* _Assignment_:
Set down the records exactly as they stand, except for any pictures, which you should omit.

++++ Listed entries ++++

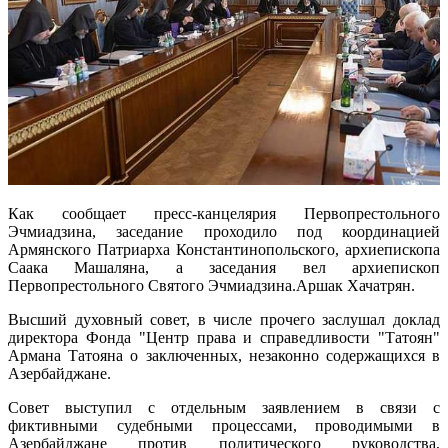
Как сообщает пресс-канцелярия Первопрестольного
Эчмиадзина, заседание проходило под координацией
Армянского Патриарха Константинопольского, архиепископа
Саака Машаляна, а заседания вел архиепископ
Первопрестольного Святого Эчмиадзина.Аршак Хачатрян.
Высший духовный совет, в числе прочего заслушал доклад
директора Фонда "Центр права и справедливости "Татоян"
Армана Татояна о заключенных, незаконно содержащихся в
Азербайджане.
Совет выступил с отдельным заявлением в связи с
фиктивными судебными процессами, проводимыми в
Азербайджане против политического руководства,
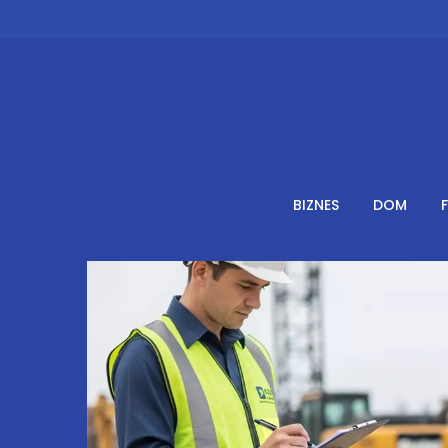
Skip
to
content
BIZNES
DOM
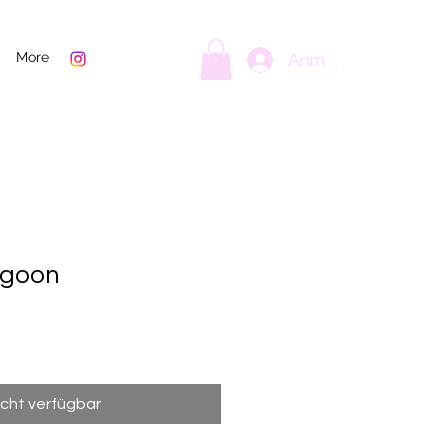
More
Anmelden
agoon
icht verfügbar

++++

* _Exercise result_:
Как сообщает пресс-канцелярия Первопрестольного
Эчмиадзина, заседание проходило под координацией
Армянского Патриарха Константинопольского, архиепископа
Саака Машаляна, а заседания вел архиепископ
Первопрестольного Святого Эчмиадзина.Аршак Хачатрян.
Высший духовный совет, в числе прочего заслушал доклад
директора Фонда "Центр права и справедливости "Татоян"
Армана Татояна о заключенных, незаконно содержащихся в
Азербайджане.
Совет выступил с отдельным заявлением в связи с
фиктивными судебными процессами, проводимыми в
Азербайджане против политического руководства,
Skip
to
content
BIZNES
DOM
More
Anmelden
agoon
icht verfügbar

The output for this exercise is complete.